What You Need To Do To Freeze Your Credit

If you've ever fallen victim to identity theft you know the frustration and amount of time it takes to deal with trying to solve the matter. Of the five most common forms of identity theft in the United States, credit card fraud ranked number two with 389,737 cases reported in 2021, according to the Consumer Sentinel Network data collected for the Federal Trade Commission (FTC). With so much personal data available online, credit card thieves could access your important information to either use the credit cards you currently have or to start new credit accounts in order to run up the balances before you become aware of the transactions.

These unexpected and unwanted acts against you could hurt your credit score and seriously impede your daily life, causing financial and emotional stress. This is why it's important to regularly check your credit statements and match the transactions to ones you know you have made yourself. Other signs you may have acts of credit fraud against you include receiving collection notices on accounts you haven't opened yourself and being turned down for loans even if you believe your credit rating to be optimal.

Early prevention of identity theft can help you stop the problem before it gets worse. One sure way to put a hold on your credit accounts if you need to is to freeze your credit.

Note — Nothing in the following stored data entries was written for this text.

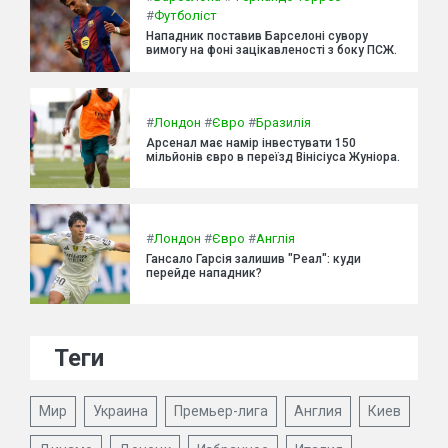
#
Футболіст
Нападник поставив Барселоні сувору
вимогу на фоні зацікавленості з боку ПСЖ.
#
Лондон
#
Євро
#
Бразилія
Арсенал має намір інвестувати 150
мільйонів євро в переїзд Вінісіуса Жуніора.
#
Лондон
#
Євро
#
Англія
Гансало Гарсія залишив "Реал": куди
перейде нападник?
Теги
Мир
Украина
Премьер-лига
Англия
Киев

Now let's take a look at what that entails and the easiest way to move forward with the process.

How to freeze your credit

If you find that you've been a victim of credit card fraud, then you should make certain you contact your financial institution in order to make them aware of the situation. From there, you might have to explain what charges you're responsible for and which were made from a nefarious outside source. It might then be recommended that you put a freeze on your credit. This implies that there can't be any new accounts made in your name under your personal account identity. Luckily this also means that your credit score won't be jeopardized, you can lift it easily once the identity theft ordeal has been resolved, and it won't stop you from being able to use the unaffected credit cards you currently have.

To start the process of freezing your credit, also known as a security freeze, you must first contact the financial institution where you believe the fraud has occurred. Then — either online, by phone, or by mail — you need to reach out to the credit reporting agencies Equifax, Experian, and TransUnion in order to put a freeze on your credit. By freezing your credit files with these agencies, any subsequent request to obtain your credit report will be denied (so long as the freeze is in place).

By completing these steps to freeze your credit, you can ensure that no new fraudulent accounts can be made under your name, as lenders typically require your credit report first in order to approve any type of financing. Note that while your credit remains frozen, you'll still be able to use your credit cards to purchase items or pay your monthly bills, so long as they have not been compromised as well.